Let $C$ be a strict monoidal category. Take objects, $a,b\in C$ and morphisms $T\in C(a,1)$, $S\in C(1,b)$. Does it hold then that $ST=S\otimes T=T\otimes S$? In particular, does the identity morphism of the identity object act as an identity also with respect to the tensor product?

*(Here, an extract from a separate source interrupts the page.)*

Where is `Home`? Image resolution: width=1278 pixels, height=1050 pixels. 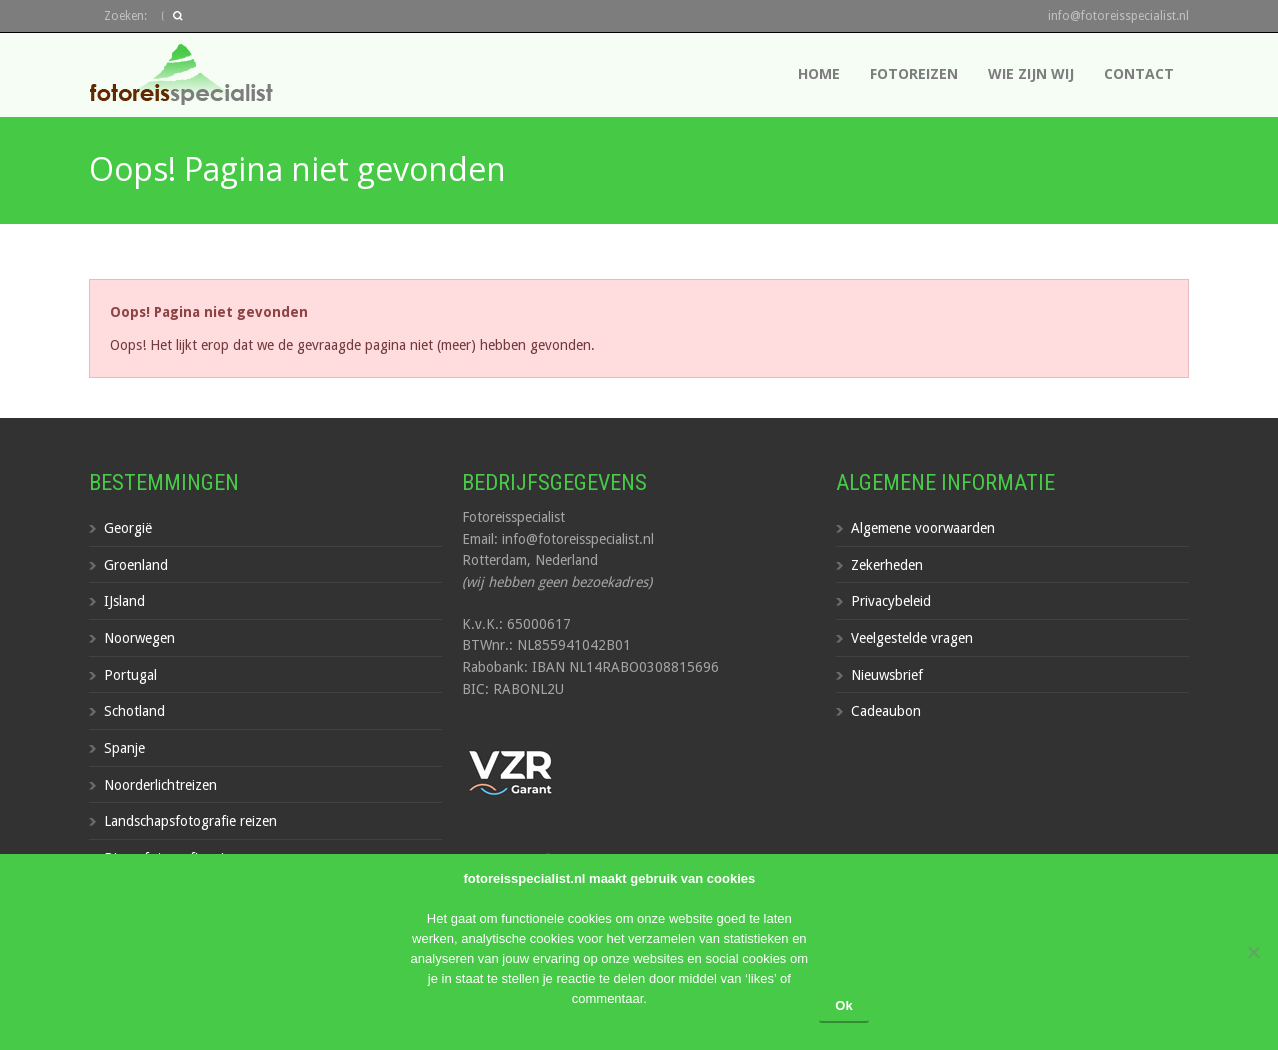 Home is located at coordinates (819, 73).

It surely holds for the category of Hilbert spaces and for some diagramatical categories I am working with, but it is not clear to me whether it follows from the axioms.
Best Answer
Yes, it follows from the axioms. In fact in any monoidal category the diagrams $$\require{AMScd} \begin{CD}A @>{T}>> I @>{S}>> B \\ @V{\rho_A}VV @V{\rho_I}V{=\lambda_I}V @VV{\lambda_B}V\\ A\otimes I@>>{T\otimes id_I}> I\otimes I @>>{id_I\otimes S}> I\otimes B \end{CD} $$ commute (this is simply the naturality of the unitors), and $$(id_I\otimes S)\circ (T\otimes id_I)=(id_I\circ T)\otimes(S\circ id_I)=T\otimes S $$ (this is is just the functoriality of $\otimes$). Thus in any monoidal category, you have $$ST=\lambda_B^{-1} \circ T\otimes S \circ \rho_A,$$ and by a similar argument $$ST=\rho_B^{-1} \circ S\otimes T \circ \lambda_A.$$ In a strict monoidal category, these identities simply become $ST=T\otimes S=S\otimes T$.